Mais voilà, la douleur au dos est toujours là. Un déplacement à Annecy pour le boulot, l’appel de la course en montagne est si fort. C’était prévu dans ma tête depuis si longtemps ! 5h30 réveil, 6h départ pour une petite visite des environs. Frontale sur la tête je commence par longer le lac. Je croise d’autres coureurs matinaux.

J’ai la montagne en ligne de mire, je grimpe dans les rues puis je trouve enfin un petit chemin de terre. Quel bonheur ! Quel plaisir cette sensation de liberté. Là, je ne croise plus personne. Ça ne dure pas assez longtemps à mon goût mais l’heure tourne et il faut déjà redescendre. Et quelle descente !

Magnifique avec levé de soleil et vue sur Annecy et le lac. Pause photo obligatoire. Retour à l’hôtel et journée de boulot et il faut déplacer 2 lourdes machines. Mon collègue me fait remarquer ma bonne position pour le portage.

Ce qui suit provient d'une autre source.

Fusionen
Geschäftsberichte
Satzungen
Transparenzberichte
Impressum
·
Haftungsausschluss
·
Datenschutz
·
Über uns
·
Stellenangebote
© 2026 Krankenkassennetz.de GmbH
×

Pas le choix ! Je plie les genoux ou je reste pliée en 2!

Le soir je prépare mon itinéraire course du lendemain. Motivée que je vous dis !

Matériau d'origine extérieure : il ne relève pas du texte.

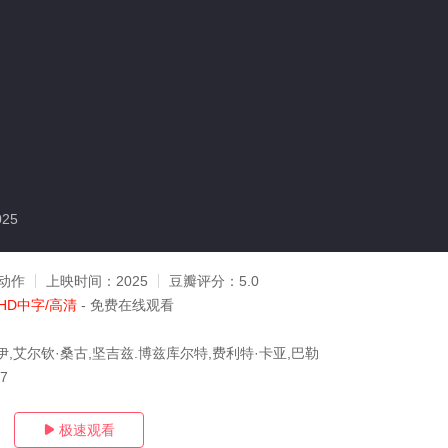
025
动作
上映时间：
2025
豆瓣评分：
5.0
HD中字/高清
- 免费在线观看
伊,艾尔钦·桑古,坚吉兹.博兹库尔特,费利特·卡亚,巴勒
17
极速观看
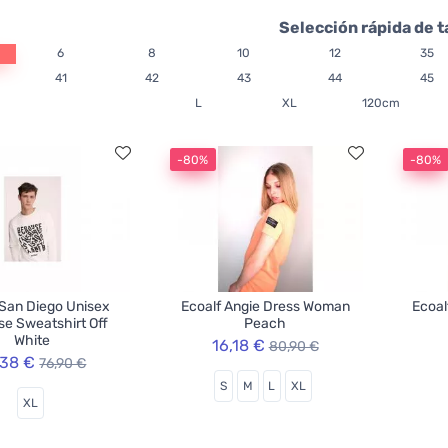
Selección rápida de t
6
8
10
12
35
41
42
43
44
45
L
XL
120cm
-80%
-80%
 San Diego Unisex
Ecoalf Angie Dress Woman
Ecoal
e Sweatshirt Off
Peach
White
16,18 €
80,90 €
,38 €
76,90 €
S
M
L
XL
XL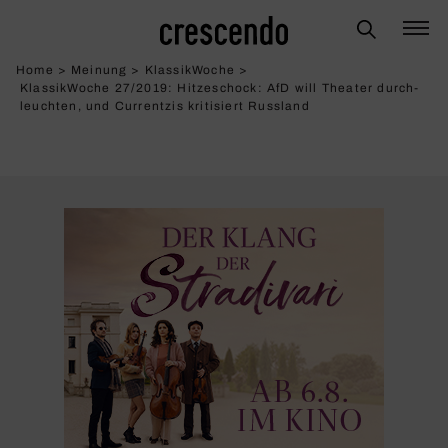
Home
>
Meinung
>
KlassikWoche
>
KlassikWoche 27/2019: Hitze­schock: AfD will Theater durch­
leuchten, und Curr­entzis kriti­siert Russ­land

Mais voilà, la nuit, quasiment impossible de dormir, j’ai très mal et me retourne pour tenter de trouver une position confortable est un vrai calvaire ! Je me lève de bonne heure. Impossible d’aller courir grrrr. Qu’à cela ne tienne. « Bonnant,malant », je pars marcher. Même ça, ça fait trop mal. J’envoie un mail à mon ancien Osteo qui est allé se perdre du côté de Disney. Il me colle un rendez-vous le lendemain matin. Ouf !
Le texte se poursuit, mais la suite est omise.